● Assigned task: Give the number of lines below with "StellarSisters" in them, leaving out anything else.

[Saved entries]

####################

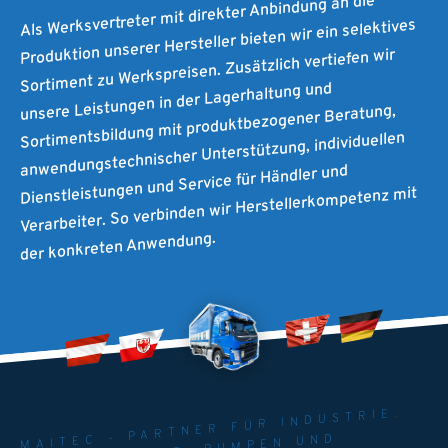
Als Werksvertreter mit direkter Anbindung an die
Produktion unserer Hersteller bieten wir ein selektives
Sortiment zu Werkspreisen. Zusätzlich vertiefen wir
unsere Leistungen in der Lagerhaltung und
Sortimentsbildung mit produktbezogener Beratung,
anwendungstechnischer Unterstützung, individuellen
Dienstleistungen und Service für Händler und
Verarbeiter. So verbinden wir Herstellerkompetenz mit
der konkreten Anwendung.
MAITEC - PARTNER FÜR INDUSTRIE.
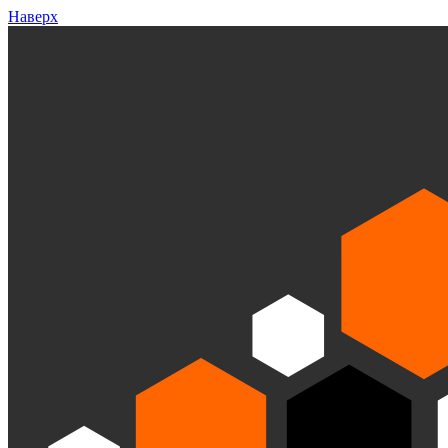
Наверх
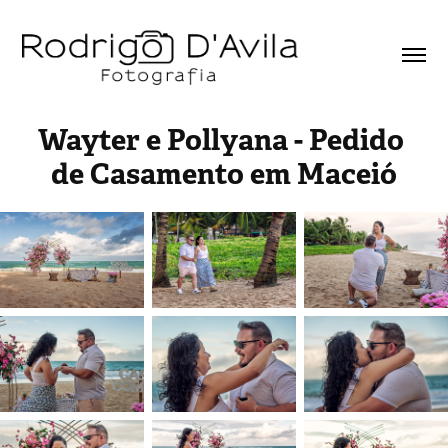
Wayter e Pollyana - Pedido 
de Casamento em Maceió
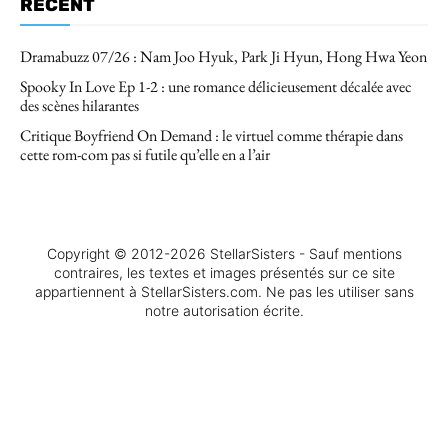
RÉCENT
Dramabuzz 07/26 : Nam Joo Hyuk, Park Ji Hyun, Hong Hwa Yeon
Spooky In Love Ep 1-2 : une romance délicieusement décalée avec
des scènes hilarantes
Critique Boyfriend On Demand : le virtuel comme thérapie dans
cette rom-com pas si futile qu’elle en a l’air
Copyright © 2012-2026 StellarSisters - Sauf mentions
contraires, les textes et images présentés sur ce site
appartiennent à StellarSisters.com. Ne pas les utiliser sans
notre autorisation écrite.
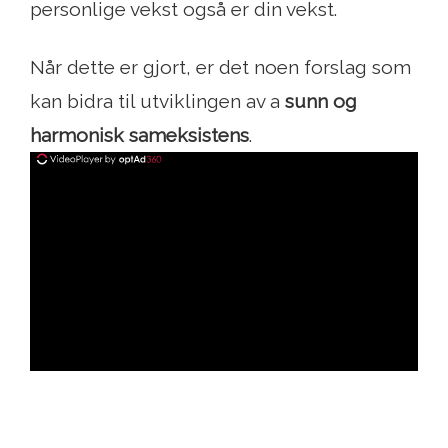
personlige vekst også er din vekst.
Når dette er gjort, er det noen forslag som
kan bidra til utviklingen av a
sunn og
harmonisk sameksistens
.
ad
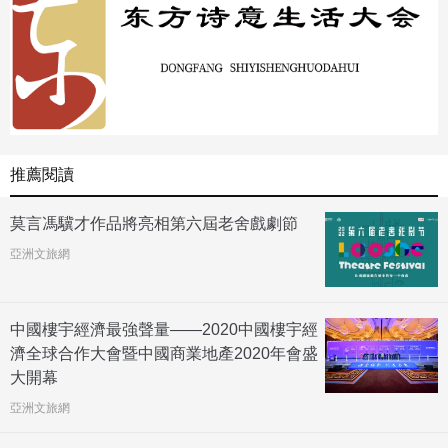
推薦閱讀
莫言馮驥才作品將亮相第六屆老舍戲劇節
亞洲文旅網
中國樓宇經濟最強聲量——2020中國樓宇經
濟全球合作大會暨中國商業地產2020年會盛
大開幕
亞洲文旅網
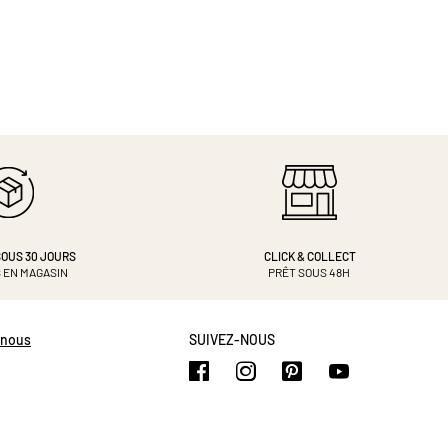
OUS 30 JOURS
CLICK & COLLECT
 EN MAGASIN
PRÊT SOUS 48H
-nous
SUIVEZ-NOUS
https://www.facebook.com/b
https://www.instagram.
https://www.pinte
https://www.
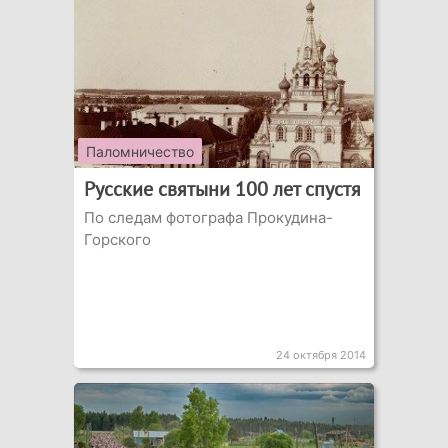
Паломничество
Русские святыни 100 лет спустя
По следам фотографа Прокудина-
Горского
24 октября 2014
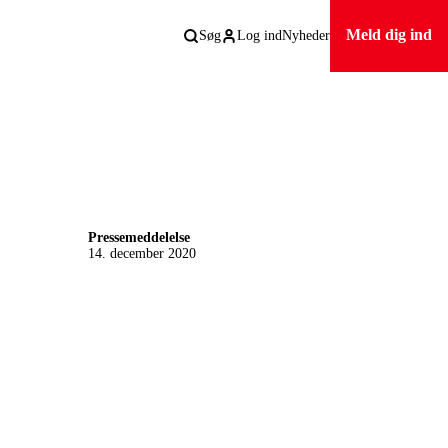
Meld dig ind
Søg
Log ind
Nyheder
Pressemeddelelse
14. december 2020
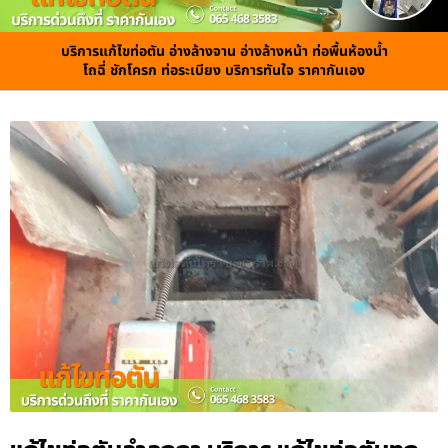
บริการแก้ไขท่อตัน อ่างล้างจาน อ่างล้างหน้า ท่อพื้นห้องน้ำ
โถฉี่ ชักโครก ท่อระเบียง บริการทันใจ ราคากันเอง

####################

● Your response: 2